A QUESTÃO BULOZ--A «REVISTA DOS DOUS MUNDOS»--PARIZ NO VERÃO.

Por fim o Sião cedeu:--e, muito avisadamente, para evitar a immensa maçada de se bater (o que é extremamente penoso, no verão, para um oriental d'habitos dôces e languidos), para evitar tambem a horrivel séca de ser vencido, e talvez desthronado, o rei de Sião entregou á França, incondicionalmente, todos os milhões e todas as provincias que ella reclamava para «vingar a sua honra.»

Póde pois esse excellente e ameno monarcha continuar placidamente a educar nas ideias da civilisação occidental (de que elle acaba de ter uma tão directa experiencia) os seus cento e oitenta filhos. E o Sião desapparece das preoccupações do mundo. Era tempo: havia semanas que se desleixavam os grandes assumptos, os que verdadeiramente interessam a humanidade, como o caso do snr. Buloz.

Não sei se conhecem ahi a questão Buloz. Pois é uma questão tremenda. Basta ver como diariamente os jornaes a retomam, a sondam em todos os seus escaninhos, lhe annunciam a evolução, lhe prophetisam soluções, fazem depender d'ella os destinos das boas lettras francezas. Não ha ninguem que não conheça Buloz. Pelo menos ninguem deve ignorar o seu nome n'esses _dous mundos_ que elle, todos os quinze dias, esclarece, educa e entretem, por meio da sua illustre e famosa _Revista._ Porque é d'elle que se trata, de Buloz, do unico Buloz, de Buloz director da _Revista dos Dous Mundos!_

Que memorias este nome de Buloz nos traz da nossa mocidade!

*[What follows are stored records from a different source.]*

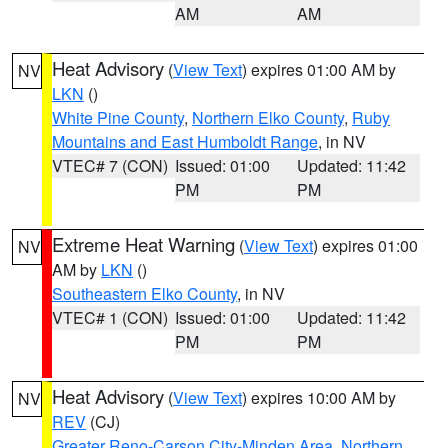
AM
AM
Heat Advisory
(
View Text
) expires 01:00 AM by
NV
LKN
()
White Pine County
,
Northern Elko County
,
Ruby
Mountains and East Humboldt Range
, in NV
VTEC# 7 (CON)
Issued: 01:00
Updated: 11:42
PM
PM
Extreme Heat Warning
(
View Text
) expires 01:00
NV
AM by
LKN
()
Southeastern Elko County
, in NV
VTEC# 1 (CON)
Issued: 01:00
Updated: 11:42
PM
PM
Heat Advisory
(
View Text
) expires 10:00 AM by
NV
REV
(CJ)
Greater Reno-Carson City-Minden Area
,
Northern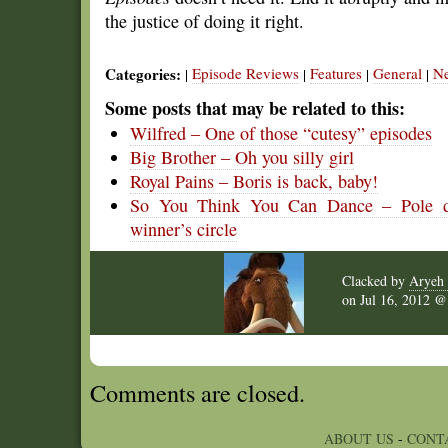
the justice of doing it right.
Categories:
Episode Reviews
Features
General
N
|
|
|
|
Some posts that may be related to this:
Wilfred – One of those “cutesy” episodes
Big Brother – Oh you silly girl
Royal Pains – Boris is back, baby!
So You Think You Can Dance – Pole dan
winner’s circle
Clacked by
Aryeh 
on
Jul 16, 2012 
Comments are closed.
ABOUT US
-
CONT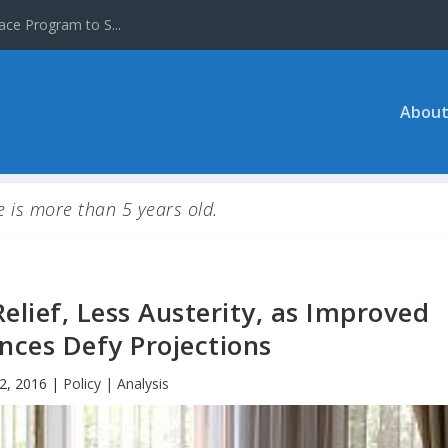
ace Program to S...
About
le is more than 5 years old.
elief, Less Austerity, as Improved
nces Defy Projections
2, 2016
|
Policy | Analysis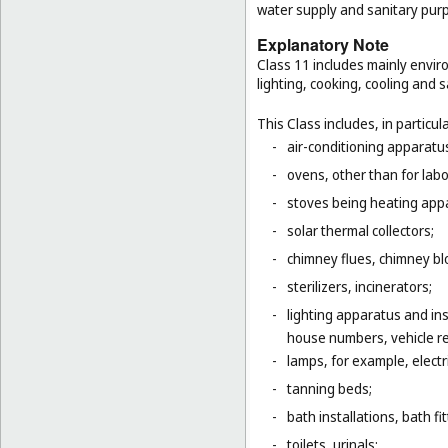
water supply and sanitary pur
Explanatory Note
Class 11 includes mainly enviro
lighting, cooking, cooling and s
This Class includes, in particula
-
air-conditioning apparatus
-
ovens, other than for lab
-
stoves being heating app
-
solar thermal collectors;
-
chimney flues, chimney bl
-
sterilizers, incinerators;
-
lighting apparatus and ins
house numbers, vehicle ref
-
lamps, for example, electr
-
tanning beds;
-
bath installations, bath fi
-
toilets, urinals;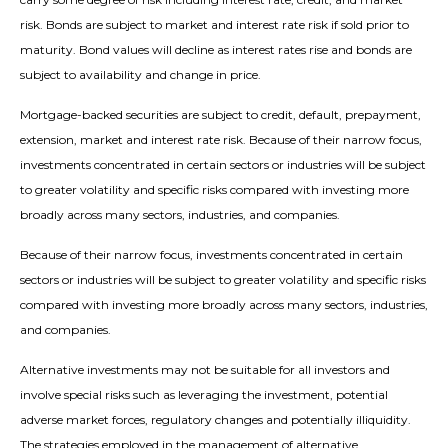
risk. Bonds are subject to market and interest rate risk if sold prior to
maturity. Bond values will decline as interest rates rise and bonds are
subject to availability and change in price.
Mortgage-backed securities are subject to credit, default, prepayment,
extension, market and interest rate risk. Because of their narrow focus,
investments concentrated in certain sectors or industries will be subject
to greater volatility and specific risks compared with investing more
broadly across many sectors, industries, and companies.
Because of their narrow focus, investments concentrated in certain
sectors or industries will be subject to greater volatility and specific risks
compared with investing more broadly across many sectors, industries,
and companies.
Alternative investments may not be suitable for all investors and
involve special risks such as leveraging the investment, potential
adverse market forces, regulatory changes and potentially illiquidity.
The strategies employed in the management of alternative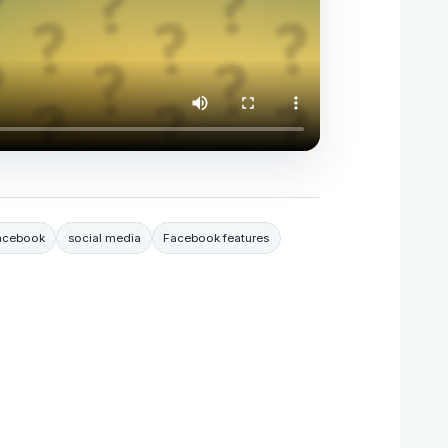
Facebook
social media
Facebook features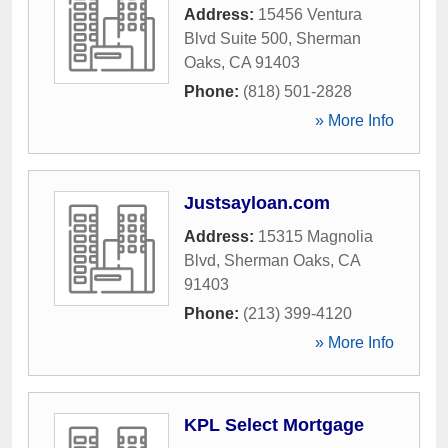
Address:
15456 Ventura
Blvd Suite 500
,
Sherman
Oaks
,
CA
91403
Phone:
(818) 501-2828
» More Info
Justsayloan.com
Address:
15315 Magnolia
Blvd
,
Sherman Oaks
,
CA
91403
Phone:
(213) 399-4120
» More Info
KPL Select Mortgage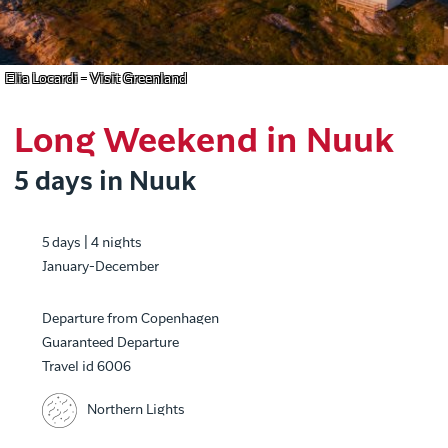
Elia Locardi - Visit Greenland
Long Weekend in Nuuk
5 days in Nuuk
5 days | 4 nights
January-December
Departure from Copenhagen
Guaranteed Departure
Travel id 6006
Northern Lights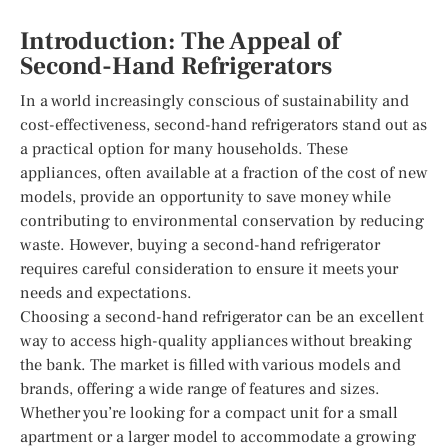
Introduction: The Appeal of
Second-Hand Refrigerators
In a world increasingly conscious of sustainability and
cost-effectiveness, second-hand refrigerators stand out as
a practical option for many households. These
appliances, often available at a fraction of the cost of new
models, provide an opportunity to save money while
contributing to environmental conservation by reducing
waste. However, buying a second-hand refrigerator
requires careful consideration to ensure it meets your
needs and expectations.
Choosing a second-hand refrigerator can be an excellent
way to access high-quality appliances without breaking
the bank. The market is filled with various models and
brands, offering a wide range of features and sizes.
Whether you’re looking for a compact unit for a small
apartment or a larger model to accommodate a growing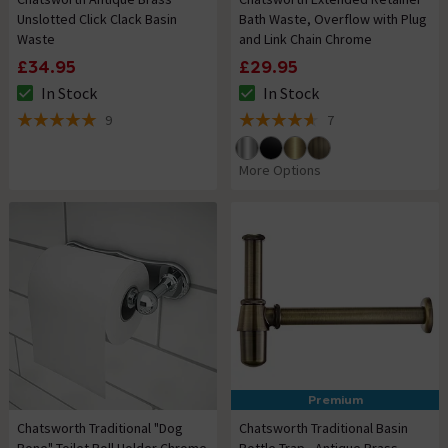
Unslotted Click Clack Basin
Bath Waste, Overflow with Plug
Waste
and Link Chain Chrome
£34.95
£29.95
In Stock
In Stock
The stock status is In Stock
The stock status is In Stock
9
7
5 out of 5 review stars
4.6 out of 5 review stars
More Options
Premium
Chatsworth Traditional "Dog
Chatsworth Traditional Basin
Bone" Toilet Roll Holder Chrome
Bottle Trap - Antique Brass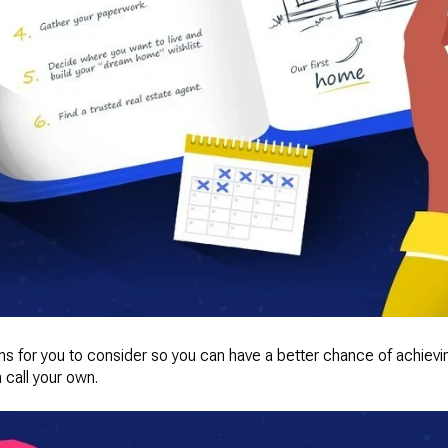
ions for you to consider so you can have a better chance of achie
 call your own.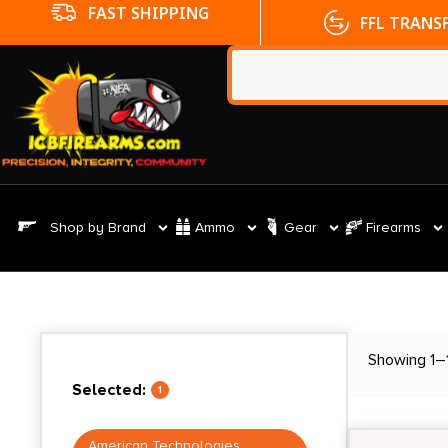
FFL TRANSFERS
NO CC FE
Shop by Brand
Ammo
Gear
Firearms
Showing 1–1
Selected:
1
American Technologies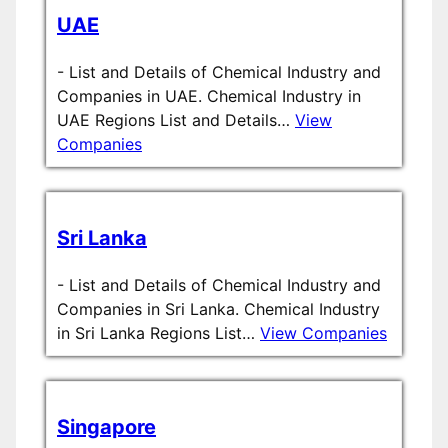
UAE
-
List and Details of Chemical Industry and
Companies in UAE. Chemical Industry in
UAE Regions List and Details…
View
Companies
Sri Lanka
-
List and Details of Chemical Industry and
Companies in Sri Lanka. Chemical Industry
in Sri Lanka Regions List…
View Companies
Singapore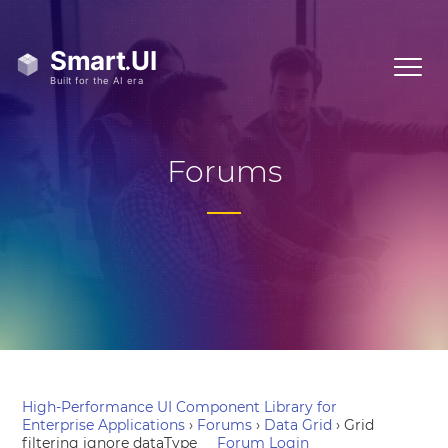
Forums
High-Performance UI Component Library for
Enterprise Applications
›
Forums
›
Data Grid
›
Grid
filtering ignore dataType
Forum Login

Nenhum havia então que nós pronunciassemos com mais alegre horror--porque elle representava, para o nosso grupo revolucionario e enthusiasta das fórmas novas e audazes, tudo quanto na litteratura havia de mais conservador e burguez. Toda aquella sua séria e ponderosa _Revista dos Dous Mundos_ nos parecia então exhalar um cheiro horrendo a bafio e a lettras mortas.

E escrever na _Revista_, pertencer á _Revista_ era para nós uma maneira especial de ser fossil.

Quantas alcunhas pittorescas postas a essa magestosa _Revista!_ Quantas phantasias edificadas sobre a sua faculdade de adormecer e de embrutecer! Um amigo nosso compuzera um conto em que o heroe, trahido n'um amor sincero, e appetecendo a morte, escolhia, em vez d'um frasco de laudano, um numero da _Revista dos Dous Mundos_:--e ao chegar ás ultimas paginas, á «Chronica da Politica Estrangeira», mergulhava com effeito no somno eterno. Ainda me lembro d'uma definição da _Revista_, dada por um de nós:--«Uma publicação côr de tijolo, que tem dous leitores no Havre!»